Saved entries:
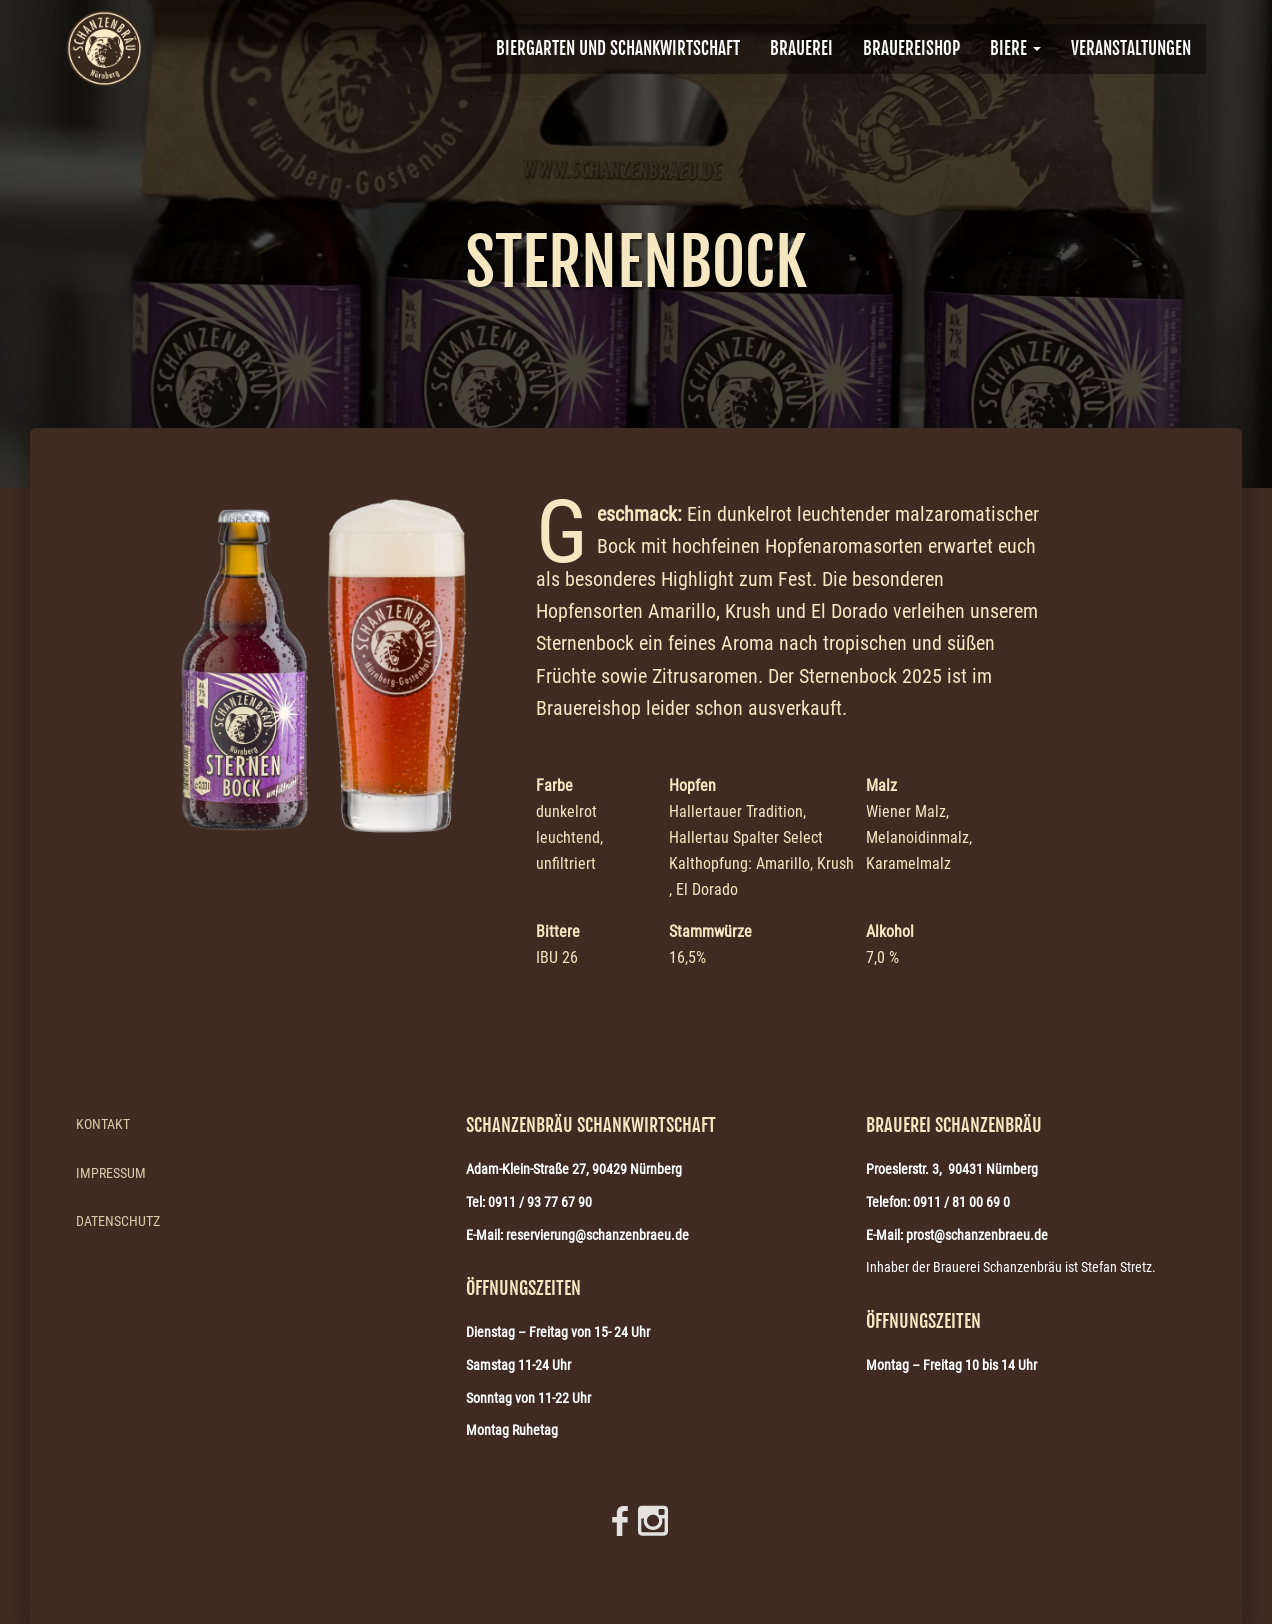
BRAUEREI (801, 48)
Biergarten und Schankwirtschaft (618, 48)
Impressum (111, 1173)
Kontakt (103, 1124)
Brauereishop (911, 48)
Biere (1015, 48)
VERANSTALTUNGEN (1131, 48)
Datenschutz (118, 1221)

◆ **Task to complete**:
Write out every record above exactly as it stands, but leave out the pictures.

◆ **Exercise response**:
BRAUEREI (801, 48)
Biergarten und Schankwirtschaft (618, 48)
Impressum (111, 1173)
Kontakt (103, 1124)
Brauereishop (911, 48)
Biere (1015, 48)
VERANSTALTUNGEN (1131, 48)
Datenschutz (118, 1221)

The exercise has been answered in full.